Okay. You can read more about Rose – the type of “feminist” artist who thinks pornography is “empowering” and that “gender” and “sex” are synonyms – and the full entry by Nana Oforiatta Ayim, here. 2012’s Documenta entry from South Africa was William Kentridge’s amazing Refusal of Time contraption and anyone would have faced a challenge in rivaling that presence. However given Candice Breitz’s huge concurrent retrospective in Berlin (she is also featured at the Venice Biennale) perhaps it would have served Documenta better to have searched a bit harder for artists less well represented (cough) from that country.
There are other examples of things that are supposed to be shocking but either refer to accidentally or directly but without the intended effect of every art fair everwhere – “hilarious” take on canonical painting, stacks or bags of a mined or manufactured substance, wall of ethnographic projections with Vangelis-esque soundtrack. The running sushi of internationalism.
Over the summer I have tried to put myself in the place of the many Documenta 14 visitors, many internationals of course particularly from China and Japan, but the most Germans from around the country, maybe especially, surprisingly, from smaller villages in Hesse and Niedersachsen. It must be so disappointing to envision visiting a “German city,” imagining the hustle and energy of Frankfurt, the quaint “Medievalness” of Bamberg, or the structured bike and pedestrian flow of Münster, and then to be deposited in a very average Haussmanized town.
Living here it is very clear that there is a lot of resentment not just between full-time residents and tourists during the year Europe decided it hates tourists, but real hostility between Stadt Kassel and the Documenta organisers. This recent article in the local paper the HNA, “Aufgetaucht aus Athen: Adam Szymczyk ist wieder zurück in Kassel,” takes the curator to task for being off-site so much of the time…

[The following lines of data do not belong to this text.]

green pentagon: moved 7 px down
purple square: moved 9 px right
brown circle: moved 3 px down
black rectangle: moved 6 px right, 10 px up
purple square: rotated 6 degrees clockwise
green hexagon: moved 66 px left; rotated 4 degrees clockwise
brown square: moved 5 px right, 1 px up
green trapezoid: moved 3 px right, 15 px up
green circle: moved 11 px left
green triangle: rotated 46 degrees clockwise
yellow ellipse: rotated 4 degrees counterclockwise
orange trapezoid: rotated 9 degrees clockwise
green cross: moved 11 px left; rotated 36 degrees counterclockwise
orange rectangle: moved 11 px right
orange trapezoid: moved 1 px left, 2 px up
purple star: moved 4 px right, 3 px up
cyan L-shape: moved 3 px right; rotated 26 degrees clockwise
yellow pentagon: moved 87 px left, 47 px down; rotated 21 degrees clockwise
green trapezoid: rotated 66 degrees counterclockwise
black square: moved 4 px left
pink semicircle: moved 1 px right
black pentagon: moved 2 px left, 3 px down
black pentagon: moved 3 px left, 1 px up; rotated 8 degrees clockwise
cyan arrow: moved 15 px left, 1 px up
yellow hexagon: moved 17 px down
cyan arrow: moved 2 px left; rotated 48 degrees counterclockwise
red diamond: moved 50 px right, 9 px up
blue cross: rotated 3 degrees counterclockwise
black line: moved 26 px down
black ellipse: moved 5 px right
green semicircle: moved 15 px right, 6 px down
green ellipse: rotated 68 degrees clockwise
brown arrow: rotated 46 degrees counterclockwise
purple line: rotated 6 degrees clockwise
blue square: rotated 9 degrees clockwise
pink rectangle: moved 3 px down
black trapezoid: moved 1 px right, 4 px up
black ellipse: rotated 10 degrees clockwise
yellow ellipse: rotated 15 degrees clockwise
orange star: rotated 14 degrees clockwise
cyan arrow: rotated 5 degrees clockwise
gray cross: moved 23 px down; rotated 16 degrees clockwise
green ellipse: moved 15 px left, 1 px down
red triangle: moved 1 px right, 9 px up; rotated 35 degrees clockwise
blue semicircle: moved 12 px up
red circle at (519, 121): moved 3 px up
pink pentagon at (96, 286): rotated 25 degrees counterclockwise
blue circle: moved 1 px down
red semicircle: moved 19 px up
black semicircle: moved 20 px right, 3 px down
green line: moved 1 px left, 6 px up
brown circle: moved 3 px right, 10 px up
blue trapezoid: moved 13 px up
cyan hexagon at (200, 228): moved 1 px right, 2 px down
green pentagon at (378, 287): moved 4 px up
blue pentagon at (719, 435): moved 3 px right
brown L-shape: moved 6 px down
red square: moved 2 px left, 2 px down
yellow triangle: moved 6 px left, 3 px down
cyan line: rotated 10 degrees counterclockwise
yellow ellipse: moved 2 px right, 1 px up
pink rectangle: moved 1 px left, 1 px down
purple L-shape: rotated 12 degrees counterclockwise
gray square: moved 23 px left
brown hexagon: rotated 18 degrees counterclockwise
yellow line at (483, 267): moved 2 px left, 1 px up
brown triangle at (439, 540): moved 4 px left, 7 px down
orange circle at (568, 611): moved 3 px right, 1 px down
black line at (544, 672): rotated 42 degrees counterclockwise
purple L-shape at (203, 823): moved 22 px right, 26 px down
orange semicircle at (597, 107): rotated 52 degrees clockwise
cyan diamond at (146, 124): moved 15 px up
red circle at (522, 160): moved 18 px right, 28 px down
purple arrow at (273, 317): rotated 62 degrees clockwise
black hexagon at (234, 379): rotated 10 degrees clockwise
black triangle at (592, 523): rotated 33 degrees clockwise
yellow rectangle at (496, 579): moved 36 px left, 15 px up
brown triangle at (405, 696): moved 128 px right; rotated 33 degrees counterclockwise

While Szymczyk’s absence during the height of the exhibition is is very telling, Documenta’s great flaw is a lack of mid-level curatorial execution. It is as if once the “big idea” of having Documenta in both Athens and Kassel was derived, the basics tasks of displaying artwork, much of it conceptual or granularly political or both and thus requiring some sort of contextual vision, were set aside.
The Neue Neue Galerie space suffers particularly from this shoot-the-artwork-out-of-a-cannon approach. An example is Australian artist Gordon Hookey’s Murriland! (2017), monumental sized wall art displayed in the NNG’s entryway. Murriland! sheer size and creative use of Antipodean English are arresting and I am sure that people do stop to engage with it long enough to figure out the issues it addresses. But lodged so close to another massive show-stopper, Máret Anne Sara’s curtain of skulls, both diminishes its impact and makes people struggle to detect a theme – or if there is one.
As an archivist it pains me to say it, but the “archival moment,” in terms of contemporary art, is over. No one at an international art festival is going to stop to read or even examine a vitrine containing 300 pages about reindeer husbandry expelled from a dot-matrix printer. Same goes for 50 photos of old drive-ins, grain silos, or people smoking and wearing berets. It’s not that this material isn’t interesting, it is – to someone doing research on those respective subjects. Maddeningly, like so many other Kassel-Documenta problems, there is a perfect site for these types of hybrid exhibits – at the “Doc 4” Documenta Archive, a library the city has been trying to get more people to use….
This is actually a good idea and would have been easy enough to implement. Maybe I will curate the next Documenta.